Better yet, he and our doctor at Maine Med know each other quite well and were already working together on Elle's case before our referral. I can honestly say that between our two doctors, I know with 100% certainty that Elle is getting the best treatment possible.
Now, the good news and bad news. Start with the bad...in treating PPB, the best way to have an optimal result is to remove the lung. And not just the lung but the lining and wall around the lung. So regardless of how well she responds to chemo, the lung is being removed. It's just a matter of when.
It sounds bad, but in reality it isn't horrible. She will be able to live a completely normal life with one lung. Short of being an Olympic marathoner or deep sea diving without a oxygen tank, Elle will be able to do anything. We (and she) will just have to be vigilant in avoiding the flu and pneumonia. And she absolutely will not be able to smoke.
Now the good news. The chemo regimen for PPB is not as extensive and toxic as the one for rhabdo. And instead of a 12-month cycle, it's a nine-month cycle. And her hospital stays will be fewer days at a stretch.
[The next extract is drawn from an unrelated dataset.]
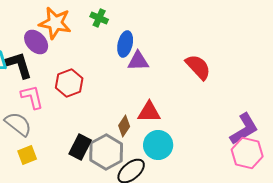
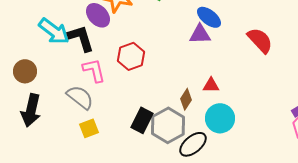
blue ellipse: (125, 44) -> (209, 17), moved, turned -65
red triangle: (149, 112) -> (211, 85), size x0.7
Also, it appears (everyone knock on wood) that Elle is responding very well to her vincristine and irinotecan sessions. Her lung apparently sounds better than it has before. And her fluid output is down even more. There is a good chance (knock wood again) her chest tube could come out tomorrow.
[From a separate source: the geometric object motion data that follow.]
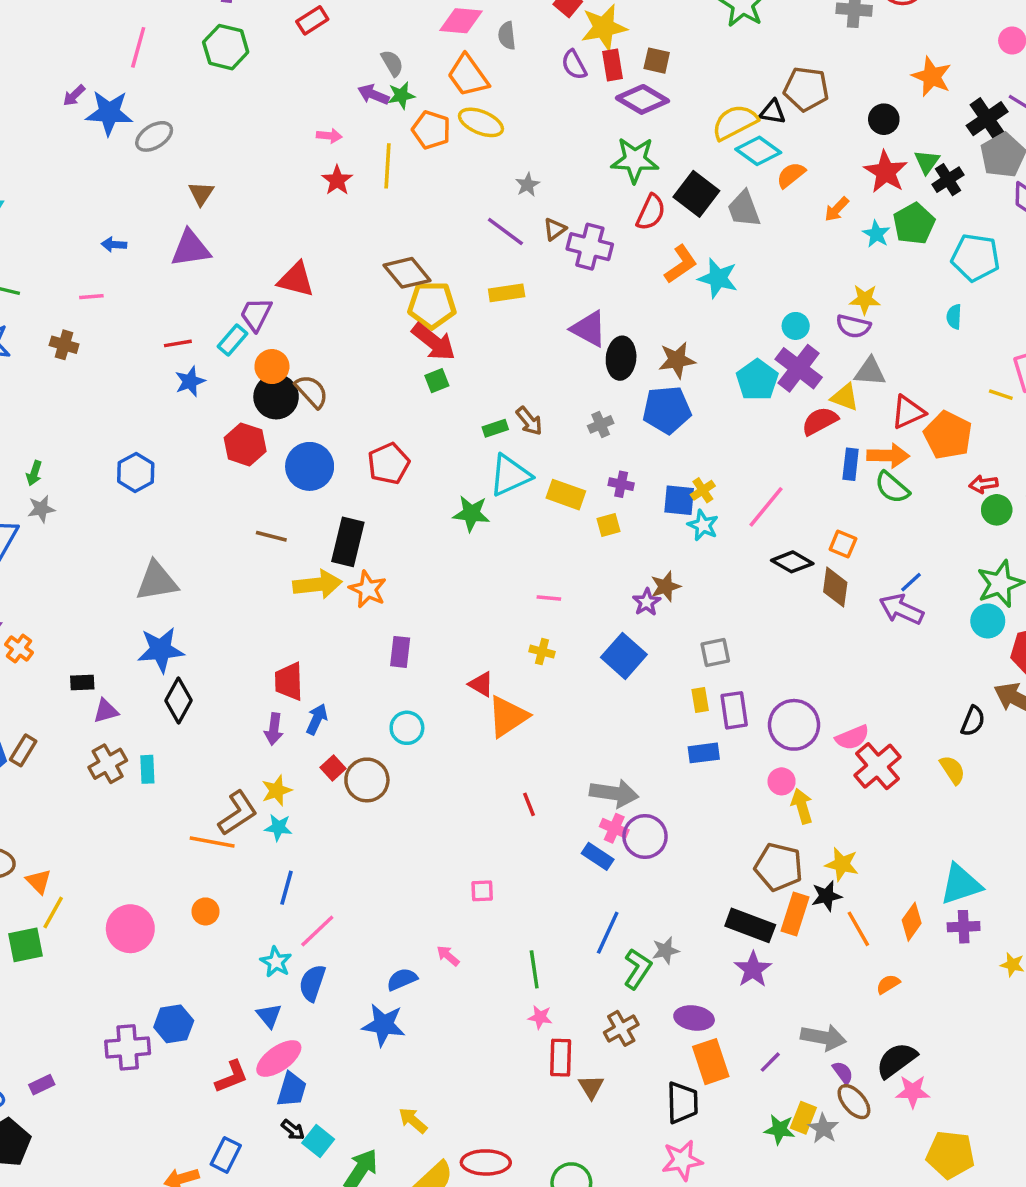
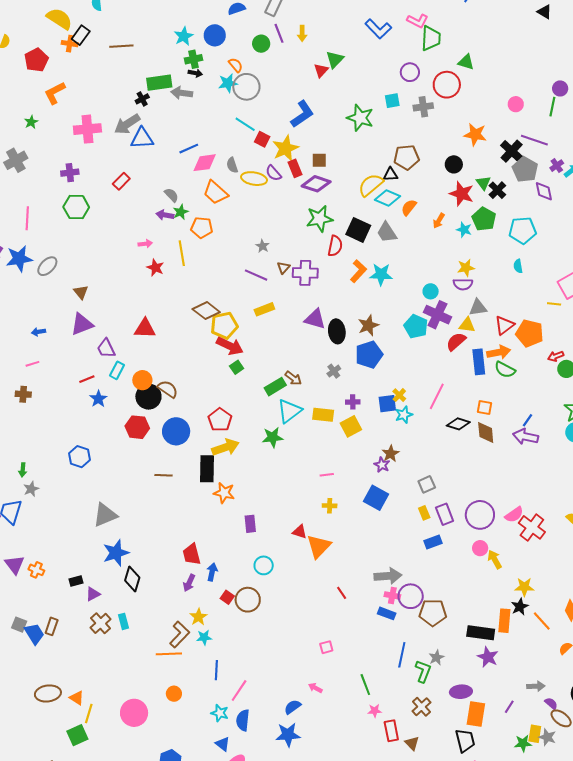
yellow ellipse: (481, 122) -> (254, 179), moved
purple trapezoid: (256, 314) -> (106, 348), moved, turned -40
green rectangle: (495, 428) -> (275, 387), size x1.5
blue rectangle: (851, 464) -> (479, 362), size x1.4
yellow square: (608, 525) -> (351, 426), size x1.5
cyan star: (703, 525) -> (404, 415), turned -30
yellow arrow: (317, 584) -> (225, 447), moved
purple arrow: (274, 729) -> (189, 583), turned 30
brown pentagon: (779, 867) -> (433, 613), moved
gray arrow: (823, 1037) -> (536, 686), size x0.7
orange rectangle: (711, 1062) -> (476, 714), turned 40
Oddly, I almost feel relieved by this. Now we know for sure what we are up against. And Elle has been kicking ass so far and I have no doubt she'll continue to do it.
We will beat this. The diagnosis just gives us a name to dance on when Elle wins.
Funny story: At Dana-Farber, our doctor's assistant has given up potato chips for Lent. Elle was eating some chips and the doctor suggested that she offer his assistant a chip. As a joke, of course.
Elle offered her the chip. When she turned it down and we all chuckled, the doctor said he would take it.
Elle locked him with a look and extended the chip. As he reached for it, Elle closed her hand around the chip, shook her head, and crushed it in her hand. Then she ate the crumbs.
And the doctor fell in love with her. Just another convert falling to the Power of Elle.